I don’t want to belabor this point overly much, because I do believe “discipleship” is a concept we could just let go of for a while in order to release its pedantic power.
I’d say equalitarian discipleship, if we are going to define it, begins with some obvious insights. First, there’s the paradox that a) there are people who know more than us, in many disciples, and we do learn from them. In that sense there are people who can “disciple” others. That’s real.
But second, none of us really knows what we are doing. The more you know the more you know what you don’t know, and honestly those of us who do the church thing (or the writer thing, or…) tend to say we have no idea what we’re doing. Because we don’t.
All of that being said, there’s some comfort in knowing we’re all in this together not-knowing-what-we’re-doing. It means we can help each other.

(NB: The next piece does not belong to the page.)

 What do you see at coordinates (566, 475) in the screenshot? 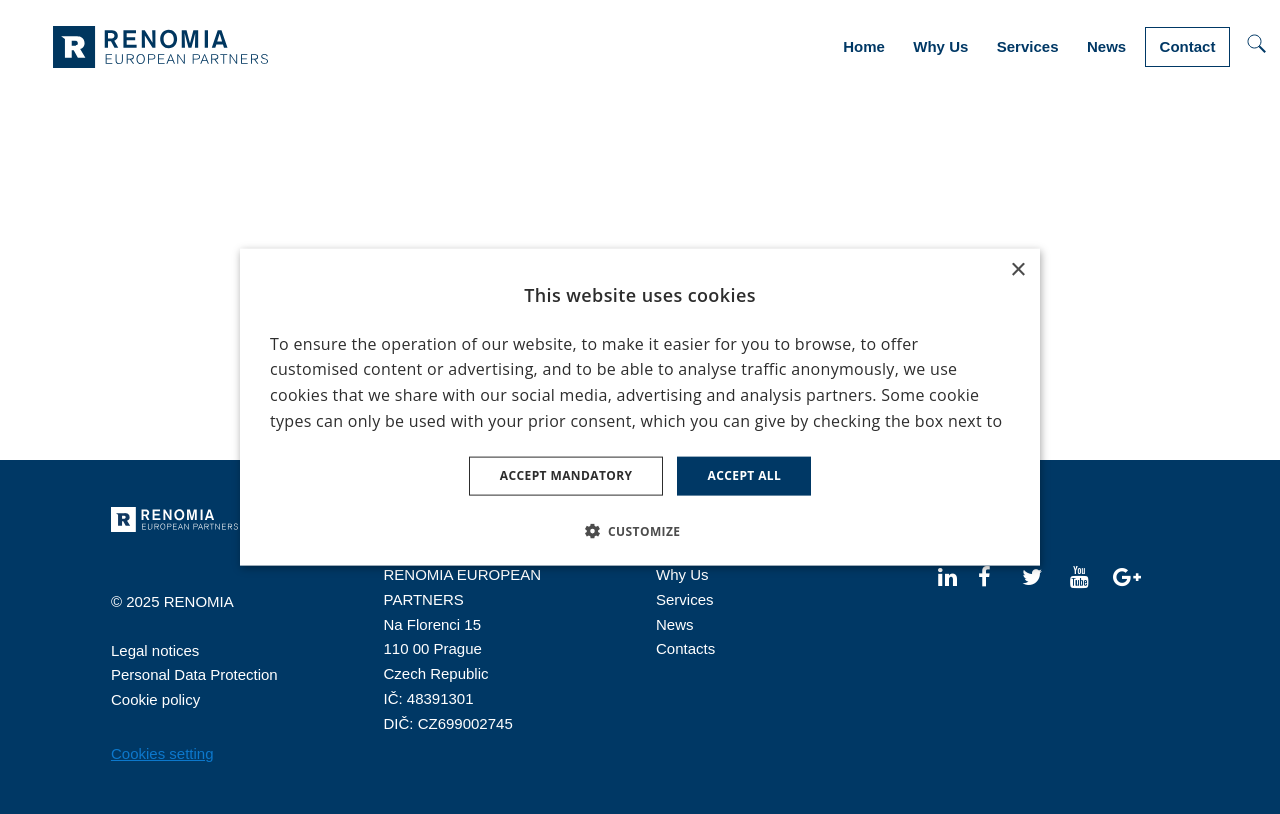 I see `Accept mandatory [button]` at bounding box center [566, 475].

The more radical point would be that God in Christ entered into this not-knowingness in some way.
What kind of community would it have been if God would have known all the time precisely how the disciples would be with Jesus… or even whether they’d accept the call to walk with him?
What kind of story would it have been like if God would have known the Ninevites would change their mind?
All of this is to say, in order for us to imagine “equalitarian discipleship,” we need to re-imagine… God. Do that together, and we’ll be more on our way.
I think that reading the Bible works very differently in community than alone. In this case, community is much better.
This ideal is a conclusion I have come to. I would only add communitarian to your description. As in the disciples learned best when they came back together after going out two by two.